Der betroffene Streckenabschnitt weise über die gesamte Länge nur Breiten von 5,25 Meter bis auf 5,40 Meter auf. Eine Linie in der Fahrbahnmitte signalisiere dem Verkehrsteilnehmer, dass bei Gegenverkehr ein gefahrloses Ausweichen möglich sei. Genau das lasse der unbefestigte Seitenstreifen aber vielfach nicht zu.

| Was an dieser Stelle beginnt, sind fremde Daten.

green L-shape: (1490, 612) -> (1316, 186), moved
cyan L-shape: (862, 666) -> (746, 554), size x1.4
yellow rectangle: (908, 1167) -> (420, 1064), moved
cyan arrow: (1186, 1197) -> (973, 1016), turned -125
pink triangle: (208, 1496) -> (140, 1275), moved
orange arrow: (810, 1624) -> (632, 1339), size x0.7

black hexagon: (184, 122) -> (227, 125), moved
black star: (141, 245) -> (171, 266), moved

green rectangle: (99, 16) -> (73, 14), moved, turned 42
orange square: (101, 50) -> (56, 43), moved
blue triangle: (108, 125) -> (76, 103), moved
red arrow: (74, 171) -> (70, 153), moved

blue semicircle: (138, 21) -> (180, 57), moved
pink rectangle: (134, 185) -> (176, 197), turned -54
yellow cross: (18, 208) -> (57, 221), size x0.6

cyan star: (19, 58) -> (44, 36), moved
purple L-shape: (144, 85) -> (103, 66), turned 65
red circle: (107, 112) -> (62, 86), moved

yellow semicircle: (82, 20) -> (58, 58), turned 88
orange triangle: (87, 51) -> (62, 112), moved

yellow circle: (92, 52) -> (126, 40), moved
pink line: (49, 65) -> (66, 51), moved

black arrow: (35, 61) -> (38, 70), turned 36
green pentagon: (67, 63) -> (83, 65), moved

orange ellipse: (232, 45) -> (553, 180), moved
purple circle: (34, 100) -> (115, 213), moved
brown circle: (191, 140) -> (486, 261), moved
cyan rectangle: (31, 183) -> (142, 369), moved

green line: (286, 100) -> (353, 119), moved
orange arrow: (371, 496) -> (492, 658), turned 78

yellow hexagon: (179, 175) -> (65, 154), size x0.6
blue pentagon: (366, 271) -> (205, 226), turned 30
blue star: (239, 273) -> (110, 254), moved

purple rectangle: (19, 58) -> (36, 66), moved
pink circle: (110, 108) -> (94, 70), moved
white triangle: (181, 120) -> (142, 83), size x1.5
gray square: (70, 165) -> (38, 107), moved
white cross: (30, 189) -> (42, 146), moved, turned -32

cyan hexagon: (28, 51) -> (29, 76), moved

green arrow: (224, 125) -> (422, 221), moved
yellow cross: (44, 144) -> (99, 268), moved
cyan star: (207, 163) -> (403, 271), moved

Auch Markierungen seien Verkehrszeichen, die nur dort angeordnet werden dürften, wo dies aufgrund zwingender Umstände dringend erforderlich sei. Eine Gefahrenlage aufgrund der örtlichen Verhältnisse und somit ein zwingendes Erfordernis sei auf der Strecke aber nicht gegeben, argumentiert die Verkehrsbehörde.

Im Zeitraum vom Jahr 2015 bis zum Jahr 2018 hätten sich auf dem Abschnitt im Längsverkehr insgesamt drei Unfälle ereignet – zwei davon vor der Baumaßnahme, als die Mittellinie noch vorhanden war. Personen seien dabei nicht zu Schaden gekommen. Allerdings kündigt die Verkehrsbehörde gegenüber dem Ortsvorsteher an, das Unfallgeschehen im Auge zu behalten.

Über den aktuellen Sachstand hat Hans-Albert Pfaff den Ransbacher Ortsbeirat informiert. Das Gremium habe die Entscheidung des Kreises „enttäuscht und mit Bedauern“ zur Kenntnis genommen, berichtet der Ransbacher Ortsvorsteher.